● **TASK DIRECTIONS**
Look in the material below for the line with "福井市のイメージロゴ「福いいネ！」" and the line with "で協力した。県北部の嶺北地域を走る路", then set down exactly those two lines and all lines between, nothing more.

● **DATA IN THIS EXERCISE**
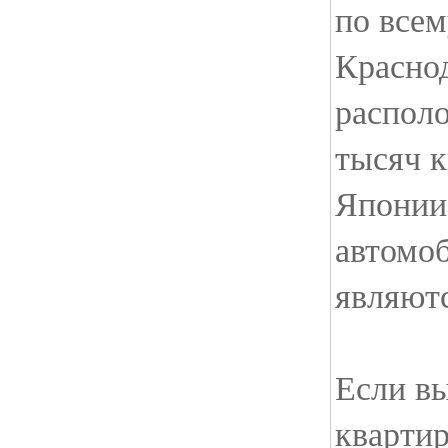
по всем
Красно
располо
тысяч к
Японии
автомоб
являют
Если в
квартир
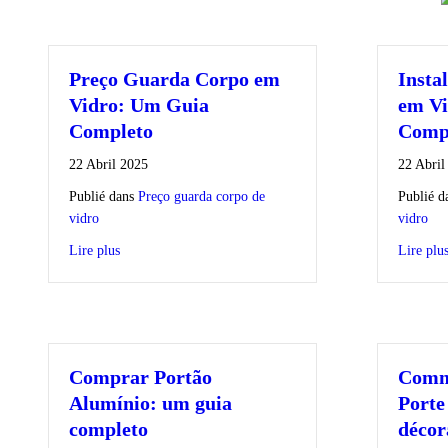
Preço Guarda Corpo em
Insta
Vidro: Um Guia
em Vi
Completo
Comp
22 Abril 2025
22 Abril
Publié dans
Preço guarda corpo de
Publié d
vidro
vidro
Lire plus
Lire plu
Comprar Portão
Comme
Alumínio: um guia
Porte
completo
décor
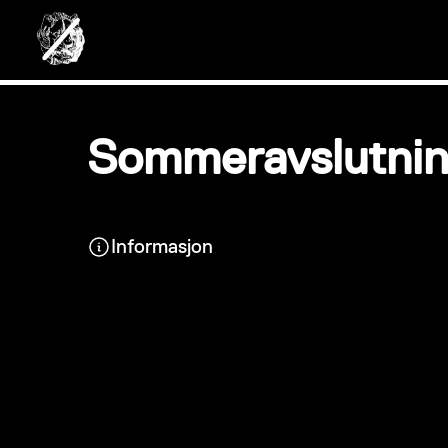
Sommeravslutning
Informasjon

==

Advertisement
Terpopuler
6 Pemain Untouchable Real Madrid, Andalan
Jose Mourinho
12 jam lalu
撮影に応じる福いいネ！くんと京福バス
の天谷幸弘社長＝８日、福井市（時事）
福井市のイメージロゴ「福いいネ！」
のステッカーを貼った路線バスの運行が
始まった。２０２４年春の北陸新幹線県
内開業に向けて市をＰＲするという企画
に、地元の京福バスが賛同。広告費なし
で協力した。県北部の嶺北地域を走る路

● **EXERCISE RESULT**
福井市のイメージロゴ「福いいネ！」
のステッカーを貼った路線バスの運行が
始まった。２０２４年春の北陸新幹線県
内開業に向けて市をＰＲするという企画
に、地元の京福バスが賛同。広告費なし
で協力した。県北部の嶺北地域を走る路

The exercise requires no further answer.